> _EXERCISE BRIEF_: Lines from the beginning of the data through the line containing "friends and family, as safely and" are to be copied exactly, with no other line included.

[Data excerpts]
● ● ●

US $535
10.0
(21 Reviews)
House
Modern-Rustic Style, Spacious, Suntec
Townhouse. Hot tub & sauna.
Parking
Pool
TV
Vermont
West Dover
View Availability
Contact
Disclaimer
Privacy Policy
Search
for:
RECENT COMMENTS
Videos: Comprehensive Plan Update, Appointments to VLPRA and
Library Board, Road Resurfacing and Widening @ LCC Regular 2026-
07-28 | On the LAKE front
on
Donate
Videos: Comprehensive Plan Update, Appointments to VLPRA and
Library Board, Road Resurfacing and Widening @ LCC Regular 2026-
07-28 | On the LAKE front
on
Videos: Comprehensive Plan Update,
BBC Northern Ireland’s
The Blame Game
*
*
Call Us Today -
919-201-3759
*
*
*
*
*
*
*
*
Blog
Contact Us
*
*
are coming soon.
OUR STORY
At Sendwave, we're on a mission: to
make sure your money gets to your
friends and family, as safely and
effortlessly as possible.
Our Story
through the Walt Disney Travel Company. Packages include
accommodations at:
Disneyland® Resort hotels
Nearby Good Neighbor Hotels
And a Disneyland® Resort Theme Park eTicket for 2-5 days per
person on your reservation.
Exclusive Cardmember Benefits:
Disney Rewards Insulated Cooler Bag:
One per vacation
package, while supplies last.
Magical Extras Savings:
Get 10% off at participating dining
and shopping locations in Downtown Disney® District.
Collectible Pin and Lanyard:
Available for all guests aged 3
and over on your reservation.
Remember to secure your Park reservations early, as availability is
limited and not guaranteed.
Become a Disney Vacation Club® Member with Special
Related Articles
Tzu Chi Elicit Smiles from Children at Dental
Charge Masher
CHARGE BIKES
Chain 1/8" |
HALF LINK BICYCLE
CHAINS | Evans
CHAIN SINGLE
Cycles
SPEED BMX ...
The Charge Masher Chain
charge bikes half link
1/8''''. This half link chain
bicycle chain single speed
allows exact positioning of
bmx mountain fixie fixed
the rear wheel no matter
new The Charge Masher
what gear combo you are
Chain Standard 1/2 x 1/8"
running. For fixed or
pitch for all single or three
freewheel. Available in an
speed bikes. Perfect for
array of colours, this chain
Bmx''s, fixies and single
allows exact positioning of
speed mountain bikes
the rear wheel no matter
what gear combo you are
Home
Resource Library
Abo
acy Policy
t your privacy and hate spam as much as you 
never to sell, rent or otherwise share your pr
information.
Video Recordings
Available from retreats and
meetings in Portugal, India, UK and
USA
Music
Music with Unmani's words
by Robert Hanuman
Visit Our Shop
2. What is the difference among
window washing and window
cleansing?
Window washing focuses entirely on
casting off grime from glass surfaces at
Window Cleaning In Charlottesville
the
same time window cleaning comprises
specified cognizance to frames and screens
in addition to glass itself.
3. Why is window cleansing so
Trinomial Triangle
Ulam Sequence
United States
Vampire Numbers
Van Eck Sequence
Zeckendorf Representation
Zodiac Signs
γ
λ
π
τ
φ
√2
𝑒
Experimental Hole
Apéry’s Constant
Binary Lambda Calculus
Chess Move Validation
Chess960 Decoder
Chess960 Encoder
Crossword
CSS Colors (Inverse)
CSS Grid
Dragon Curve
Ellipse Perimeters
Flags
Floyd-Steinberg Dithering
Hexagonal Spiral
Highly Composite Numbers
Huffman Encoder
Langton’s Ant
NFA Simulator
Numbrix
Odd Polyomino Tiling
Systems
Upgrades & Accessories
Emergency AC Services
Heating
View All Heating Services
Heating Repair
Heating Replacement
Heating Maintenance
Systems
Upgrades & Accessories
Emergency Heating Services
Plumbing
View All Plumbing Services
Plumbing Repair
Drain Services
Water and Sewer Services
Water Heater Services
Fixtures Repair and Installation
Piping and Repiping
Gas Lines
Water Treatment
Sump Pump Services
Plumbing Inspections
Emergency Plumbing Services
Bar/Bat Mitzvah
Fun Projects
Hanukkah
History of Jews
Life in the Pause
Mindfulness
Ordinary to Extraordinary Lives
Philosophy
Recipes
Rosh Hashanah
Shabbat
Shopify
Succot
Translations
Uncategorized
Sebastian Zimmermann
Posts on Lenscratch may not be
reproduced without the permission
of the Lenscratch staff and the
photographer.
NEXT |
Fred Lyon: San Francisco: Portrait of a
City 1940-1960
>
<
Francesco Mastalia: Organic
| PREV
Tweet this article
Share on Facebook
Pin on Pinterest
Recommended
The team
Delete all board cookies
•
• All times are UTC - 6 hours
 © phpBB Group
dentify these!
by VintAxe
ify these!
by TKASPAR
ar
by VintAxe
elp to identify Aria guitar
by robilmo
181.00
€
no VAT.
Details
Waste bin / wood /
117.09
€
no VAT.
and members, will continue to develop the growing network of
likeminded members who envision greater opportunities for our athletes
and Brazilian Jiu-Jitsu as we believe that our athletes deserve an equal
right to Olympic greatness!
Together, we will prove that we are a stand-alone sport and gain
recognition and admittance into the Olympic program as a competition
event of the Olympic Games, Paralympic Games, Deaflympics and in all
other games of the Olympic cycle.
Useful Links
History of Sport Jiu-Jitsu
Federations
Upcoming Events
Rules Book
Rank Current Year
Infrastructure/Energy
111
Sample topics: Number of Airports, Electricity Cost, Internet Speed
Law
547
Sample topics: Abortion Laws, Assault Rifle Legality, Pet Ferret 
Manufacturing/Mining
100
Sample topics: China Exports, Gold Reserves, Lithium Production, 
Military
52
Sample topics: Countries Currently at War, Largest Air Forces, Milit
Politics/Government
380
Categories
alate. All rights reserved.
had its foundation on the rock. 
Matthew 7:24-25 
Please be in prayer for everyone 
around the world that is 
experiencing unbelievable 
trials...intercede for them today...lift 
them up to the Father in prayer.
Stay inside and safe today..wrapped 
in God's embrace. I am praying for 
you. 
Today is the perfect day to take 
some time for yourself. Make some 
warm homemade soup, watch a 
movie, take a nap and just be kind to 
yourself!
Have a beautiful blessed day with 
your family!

● ● ●

> _THE ANSWER_:
US $535
10.0
(21 Reviews)
House
Modern-Rustic Style, Spacious, Suntec
Townhouse. Hot tub & sauna.
Parking
Pool
TV
Vermont
West Dover
View Availability
Contact
Disclaimer
Privacy Policy
Search
for:
RECENT COMMENTS
Videos: Comprehensive Plan Update, Appointments to VLPRA and
Library Board, Road Resurfacing and Widening @ LCC Regular 2026-
07-28 | On the LAKE front
on
Donate
Videos: Comprehensive Plan Update, Appointments to VLPRA and
Library Board, Road Resurfacing and Widening @ LCC Regular 2026-
07-28 | On the LAKE front
on
Videos: Comprehensive Plan Update,
BBC Northern Ireland’s
The Blame Game
*
*
Call Us Today -
919-201-3759
*
*
*
*
*
*
*
*
Blog
Contact Us
*
*
are coming soon.
OUR STORY
At Sendwave, we're on a mission: to
make sure your money gets to your
friends and family, as safely and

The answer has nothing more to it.